ANALYSES

Quelle est la portée des excuses d’Erdogan au peuple kurde ? Peut-on envisager le même scénario vis-à-vis des Arméniens ?

Interview
25 novembre 2011
Les excuses du Premier ministre Erdogan n’ont pas été adressées spécifiquement au peuple kurde. Les massacres de Dersim en 1937-1938 ont concerné les Alévis, qui comptaient en leur sein un très grand nombre de Kurdes. Il convient de distinguer ces deux minorités : les Kurdes représentent une minorité ethnique, alors que les Alévis sont une minorité religieuse au sein de la population majoritairement sunnite. Ce n’est pas tant le critère ethnique que l’appartenance religieuse qui fut au centre de ces massacres. De ce fait, les victimes furent surtout des Alévis. Cette minorité religieuse est encore la plus représentée en Turquie à l’heure actuelle. On comprend ainsi mieux pourquoi il ne s’agit pas d’excuses générales au peuple kurde.
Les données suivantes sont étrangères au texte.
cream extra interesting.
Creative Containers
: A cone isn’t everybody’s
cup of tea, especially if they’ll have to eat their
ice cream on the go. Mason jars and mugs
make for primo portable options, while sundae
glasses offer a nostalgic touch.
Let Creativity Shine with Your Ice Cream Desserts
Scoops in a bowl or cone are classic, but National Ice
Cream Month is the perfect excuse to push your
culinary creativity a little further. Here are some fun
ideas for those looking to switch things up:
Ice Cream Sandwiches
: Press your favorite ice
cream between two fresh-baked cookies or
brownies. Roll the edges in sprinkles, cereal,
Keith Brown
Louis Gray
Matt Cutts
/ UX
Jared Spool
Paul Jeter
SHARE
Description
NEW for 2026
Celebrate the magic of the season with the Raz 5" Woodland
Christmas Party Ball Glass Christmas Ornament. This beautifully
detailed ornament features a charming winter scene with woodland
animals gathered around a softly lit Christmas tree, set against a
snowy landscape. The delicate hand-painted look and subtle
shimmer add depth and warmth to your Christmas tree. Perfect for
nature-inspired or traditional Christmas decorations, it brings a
Les massacres de Dersim représentent depuis très longtemps un tabou. La déclaration d’Erdogan permettrait ainsi d’ouvrir la discussion sur ce qui s’est réellement déroulé à Dersim. Sans vouloir considérer le contexte politique actuel, c’est une déclaration qui peut être qualifiée d’historique.
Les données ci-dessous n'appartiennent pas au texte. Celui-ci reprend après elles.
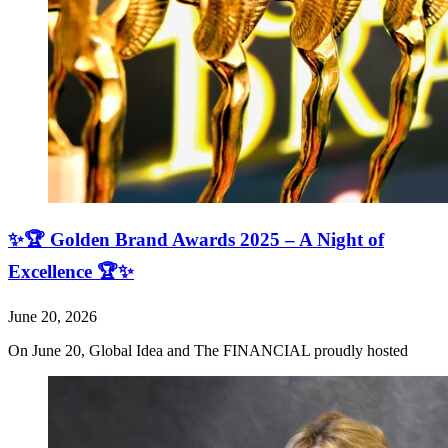
✨🏆 Golden Brand Awards 2025 – A Night of
Excellence 🏆✨
June 20, 2026
On June 20, Global Idea and The FINANCIAL proudly hosted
En tenant compte des circonstances de cette déclaration, on comprend qu’il ne s’agit pas d’une politique dont il faudrait attendre un élargissement à des questions comme la question kurde ou le génocide arménien. C’est un député de Dersim, membre du parti CHP, qui a soulevé cette question au cours d’une interview. À cette interrogation, le Premier ministre Erdogan a répondu : « Si l’on peut parler d’excuses au nom de l’État, dans ce cas-là oui, je peux dire que je m’excuse. » Cette réponse et les circonstances de l’interview, montrent qu’il n’y a pas eu véritablement une préparation avec des conséquences auxquelles il faudrait s’attendre sur le long terme.



Il faut rappeler également que la question du génocide arménien est bien plus délicate à trancher et à aborder. D’ailleurs Erdogan a dit à plusieurs reprises il y a quelques années, qu’il n’était pas question que ce soit de sa part, ou de celle de la Turquie, de s’excuser par rapport à ce qui s’est passé en 1915.